• Stored items from a collection:
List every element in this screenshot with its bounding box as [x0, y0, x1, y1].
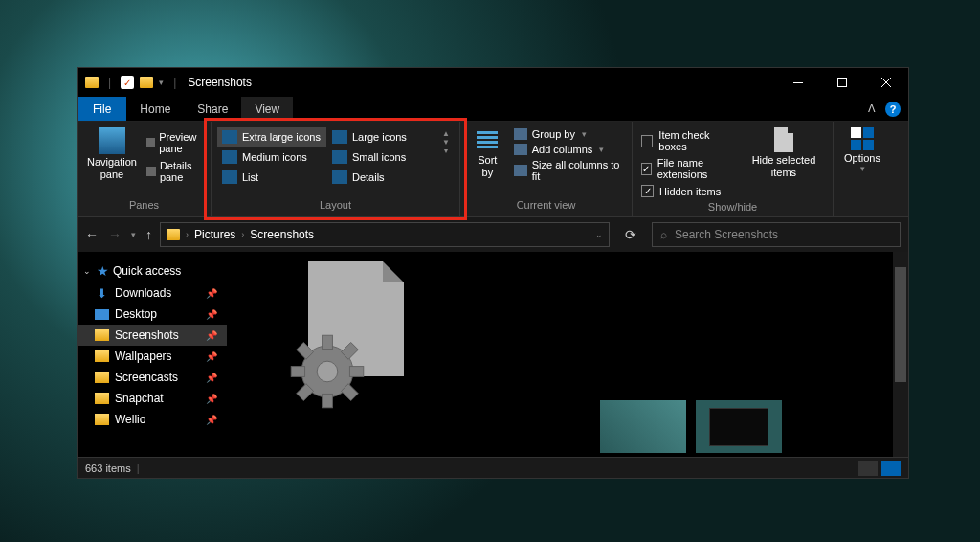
explorer-window: | ✓ ▾ | Screenshots File Home Share View…	[77, 67, 909, 479]
svg-rect-1	[838, 79, 847, 87]
extra-large-icons-button[interactable]: Extra large icons	[217, 127, 326, 147]
home-tab[interactable]: Home	[126, 97, 184, 121]
sidebar-item-downloads[interactable]: ⬇Downloads📌	[78, 282, 227, 304]
help-icon[interactable]: ?	[885, 102, 901, 117]
small-icons-button[interactable]: Small icons	[327, 147, 436, 167]
svg-rect-5	[291, 367, 304, 377]
pin-icon: 📌	[206, 351, 217, 362]
content-area[interactable]	[227, 252, 908, 457]
item-checkboxes-toggle[interactable]: Item check boxes	[638, 127, 739, 154]
medium-icons-button[interactable]: Medium icons	[217, 147, 326, 167]
hidden-items-toggle[interactable]: ✓Hidden items	[638, 183, 739, 199]
document-icon	[774, 127, 793, 152]
scroll-down-icon[interactable]: ▼	[442, 138, 450, 147]
qat-dropdown-icon[interactable]: ▾	[159, 78, 164, 87]
close-button[interactable]	[864, 68, 908, 97]
file-thumbnail[interactable]	[696, 400, 782, 453]
chevron-down-icon[interactable]: ⌄	[83, 266, 93, 276]
large-icons-button[interactable]: Large icons	[327, 127, 436, 147]
sidebar-item-screenshots[interactable]: Screenshots📌	[78, 325, 227, 346]
desktop-icon	[95, 309, 109, 320]
showhide-label: Show/hide	[638, 199, 827, 215]
file-thumbnail[interactable]	[600, 400, 686, 453]
folder-icon	[95, 414, 109, 425]
size-all-button[interactable]: Size all columns to fit	[511, 158, 626, 183]
panes-group: Navigation pane Preview pane Details pan…	[78, 122, 212, 216]
layout-large-icon	[332, 130, 347, 144]
sidebar-item-wallpapers[interactable]: Wallpapers📌	[78, 346, 227, 367]
checkbox-checked: ✓	[641, 163, 652, 175]
view-tab[interactable]: View	[241, 97, 293, 121]
svg-rect-6	[349, 367, 363, 377]
navigation-pane-label: Navigation pane	[87, 156, 137, 181]
scrollbar-vertical[interactable]	[893, 252, 908, 457]
file-menu[interactable]: File	[78, 97, 126, 121]
forward-button[interactable]: →	[108, 227, 122, 242]
address-dropdown-icon[interactable]: ⌄	[595, 230, 603, 239]
list-button[interactable]: List	[217, 168, 326, 187]
layout-scroll[interactable]: ▲▼▾	[438, 125, 454, 159]
layout-xl-icon	[222, 130, 237, 144]
collapse-ribbon-icon[interactable]: ᐱ	[868, 102, 876, 115]
sizeall-icon	[514, 165, 527, 176]
navigation-pane-icon	[99, 127, 125, 154]
options-button[interactable]: Options ▾	[838, 125, 886, 175]
group-icon	[514, 128, 527, 140]
maximize-button[interactable]	[820, 68, 864, 97]
pin-icon: 📌	[206, 288, 217, 299]
checkbox-unchecked	[641, 135, 653, 147]
details-pane-icon	[146, 167, 156, 176]
breadcrumb-pictures[interactable]: Pictures	[194, 228, 235, 241]
pin-icon: 📌	[206, 330, 217, 341]
navigation-pane-button[interactable]: Navigation pane	[83, 125, 141, 183]
showhide-group: Item check boxes ✓File name extensions ✓…	[633, 122, 834, 216]
current-view-group: Sort by Group by▾ Add columns▾ Size all …	[460, 122, 633, 216]
pin-icon: 📌	[206, 373, 217, 383]
item-count: 663 items	[85, 463, 131, 474]
sidebar-item-wellio[interactable]: Wellio📌	[78, 409, 227, 430]
layout-group: Extra large icons Large icons Medium ico…	[212, 122, 460, 216]
folder-icon	[167, 229, 180, 240]
folder-icon	[95, 329, 109, 341]
sidebar-item-screencasts[interactable]: Screencasts📌	[78, 367, 227, 388]
quick-access[interactable]: ⌄ ★ Quick access	[78, 260, 227, 282]
share-tab[interactable]: Share	[184, 97, 241, 121]
sidebar-item-snapchat[interactable]: Snapchat📌	[78, 388, 227, 409]
checkbox-checked: ✓	[641, 185, 654, 197]
search-box[interactable]: ⌕ Search Screenshots	[652, 222, 901, 247]
refresh-button[interactable]: ⟳	[617, 227, 644, 242]
scroll-up-icon[interactable]: ▲	[442, 129, 450, 138]
details-button[interactable]: Details	[327, 168, 436, 187]
preview-pane-button[interactable]: Preview pane	[143, 129, 205, 156]
hide-selected-button[interactable]: Hide selected items	[741, 125, 827, 181]
scroll-expand-icon[interactable]: ▾	[444, 147, 448, 155]
details-pane-button[interactable]: Details pane	[143, 158, 205, 185]
add-columns-button[interactable]: Add columns▾	[511, 143, 626, 156]
minimize-button[interactable]	[776, 68, 820, 97]
layout-label: Layout	[217, 197, 454, 213]
separator: |	[108, 76, 111, 89]
folder-icon	[95, 393, 109, 404]
details-view-button[interactable]	[858, 461, 878, 476]
search-placeholder: Search Screenshots	[675, 228, 778, 241]
file-item-settings[interactable]	[284, 261, 409, 424]
address-box[interactable]: › Pictures › Screenshots ⌄	[160, 222, 610, 247]
qat-save-icon[interactable]: ✓	[121, 76, 134, 89]
group-by-button[interactable]: Group by▾	[511, 127, 626, 141]
thumbnails-view-button[interactable]	[881, 461, 901, 476]
chevron-right-icon: ›	[241, 230, 244, 239]
pin-icon: 📌	[206, 415, 217, 425]
titlebar[interactable]: | ✓ ▾ | Screenshots	[78, 68, 908, 97]
history-dropdown-icon[interactable]: ▾	[131, 230, 136, 239]
up-button[interactable]: ↑	[145, 227, 152, 242]
qat-folder-icon[interactable]	[140, 77, 153, 88]
window-controls	[776, 68, 908, 97]
svg-rect-3	[323, 335, 333, 349]
file-extensions-toggle[interactable]: ✓File name extensions	[638, 155, 739, 182]
back-button[interactable]: ←	[85, 227, 99, 242]
menubar: File Home Share View ᐱ ?	[78, 97, 908, 122]
star-icon: ★	[97, 263, 109, 279]
sidebar-item-desktop[interactable]: Desktop📌	[78, 304, 227, 325]
sort-by-button[interactable]: Sort by	[466, 125, 509, 181]
breadcrumb-screenshots[interactable]: Screenshots	[250, 228, 314, 241]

• TRY IT: Some lines in the data above hold the string "boxes". Find and copy each of them.

• REPLY:
item-checkboxes-toggle[interactable]: Item check boxes	[638, 127, 739, 154]
showhide-group: Item check boxes ✓File name extensions ✓…	[633, 122, 834, 216]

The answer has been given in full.